WORK ITEM:
A complete answer includes every line below with the word "vida".
• • • • •
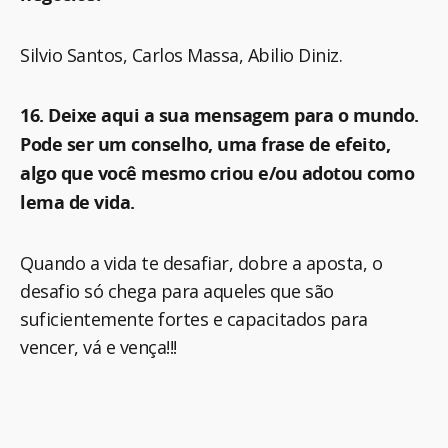
Silvio Santos, Carlos Massa, Abilio Diniz.
16. Deixe aqui a sua mensagem para o mundo.
Pode ser um conselho, uma frase de efeito,
algo que você mesmo criou e/ou adotou como
lema de vida.
Quando a vida te desafiar, dobre a aposta, o
desafio só chega para aqueles que são
suficientemente fortes e capacitados para
vencer, vá e vença!!!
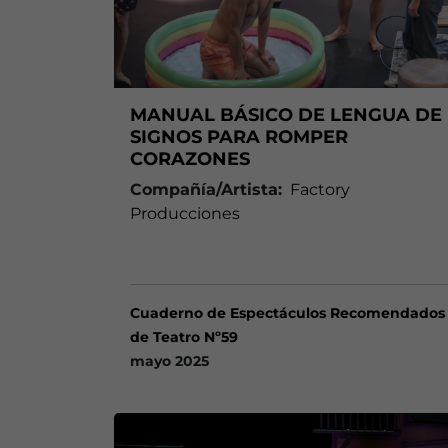
MANUAL BÁSICO DE LENGUA DE
SIGNOS PARA ROMPER
CORAZONES
Compañía/Artista:
Factory
Producciones
Cuaderno de Espectáculos Recomendados
de Teatro Nº59
mayo 2025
• • • • •
RESULT FOR THIS TASK:
lema de vida.
Quando a vida te desafiar, dobre a aposta, o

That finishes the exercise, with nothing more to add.